6. Sprint Model (High Level)

Sprint management uses Redmine Versions and Custom Fields.

Element Purpose
Sprint Version Temporary execution container
Completed In Sprint Permanent sprint history
Spillover Reason Accountability for unfinished work
Sprint Wiki Human context (goal, learnings)

Sprint lifecycle:

Backlog
 → Version = Sprint YYYY-NN
 → Completed In Sprint = Sprint YYYY-NN
 → Version cleared
 → Sprint closed
Detailed steps are defined in:

7. Release Model (High Level)

Releases represent customer-visible value.

Element Purpose
Release Version Product release scope
Release Notes Customer communication
Deployment Reference Traceability to CI/CD

Rules:

  • Release versions are permanent
  • Only completed & deployed work belongs to a release
  • Release versions are never reused
  • Rollbacks create new release versions
Detailed steps are defined in:

8. Naming Standards (Mandatory)

All naming must follow strict conventions.

Sprint naming:

Sprint YYYY-NN

Release naming:

Release X.Y – Short Theme
Release X.Y.Z – Hotfix

Forbidden examples:

Sprint Alpha
Release Final
v2-final-final

bq.
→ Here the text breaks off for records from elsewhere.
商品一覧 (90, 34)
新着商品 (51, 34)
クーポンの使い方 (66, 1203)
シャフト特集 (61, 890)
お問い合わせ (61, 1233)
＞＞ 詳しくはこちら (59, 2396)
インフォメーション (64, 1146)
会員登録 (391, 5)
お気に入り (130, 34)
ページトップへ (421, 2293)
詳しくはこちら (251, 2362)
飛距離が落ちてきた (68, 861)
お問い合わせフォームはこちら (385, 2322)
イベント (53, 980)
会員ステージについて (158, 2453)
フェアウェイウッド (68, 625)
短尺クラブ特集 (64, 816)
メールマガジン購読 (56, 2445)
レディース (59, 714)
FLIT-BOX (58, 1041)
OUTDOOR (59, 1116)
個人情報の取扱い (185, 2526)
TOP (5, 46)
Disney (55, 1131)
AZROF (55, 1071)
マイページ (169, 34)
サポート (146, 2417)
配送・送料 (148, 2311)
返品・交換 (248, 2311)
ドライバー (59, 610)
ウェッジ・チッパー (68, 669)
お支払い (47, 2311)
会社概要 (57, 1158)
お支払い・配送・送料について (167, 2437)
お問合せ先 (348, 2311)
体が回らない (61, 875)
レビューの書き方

Naming violations break reporting and audits.


9. Issue Classification Principles

Every issue must clearly communicate intent.

Attribute Purpose
Tracker Nature of work (Story, Bug, Task)
Work Type Business intent (Feature, Bug Fix, Tech Debt, Compliance)
Status Execution state
Custom Fields History, accountability, analytics
Tasks and sub-tasks:
  • Exist only under a parent story
  • Never exist independently
  • Are owned by the sprint team

10. Metrics & Auditability

Metrics are derived only from immutable data.

Tracked metrics include:
  • Velocity
  • Throughput
  • Spillover rate
  • Sprint completion trend
Metrics are calculated using:
  • Completed In Sprint
  • Status history
  • Saved queries

Sprint history must be reproducible months later.


11. Exception & Emergency Handling

Non-standard scenarios are handled explicitly:

  • Production hotfixes
  • Rollback releases
  • Partial releases
  • Emergency fixes

These scenarios must not corrupt sprint or release data.

Refer to:

12. Compliance Alignment

For regulated products (e.g., Tingg Insight – HIPAA):

  • Compliance scope is defined separately
  • Compliance requirements are translated into Epics and Stories
  • Sprint and Release processes remain unchanged
  • Evidence and traceability are mandatory
Refer to:

13. Governance Rules (Enforcement)

The following are mandatory:

  • No sprint close without required fields
  • No release without deployment reference
  • No history rewriting
  • No dual ownership of concepts
  • No undocumented exceptions

Violations must be escalated to Product Leadership.


14. Final Statement

These Product Process Guidelines define how Tinggit delivers software at scale.

They exist to:
  • Protect teams from chaos
  • Protect metrics from manipulation
  • Protect the company during audits
  • Enable confident decision-making

Deviation from this process is not allowed without explicit approval.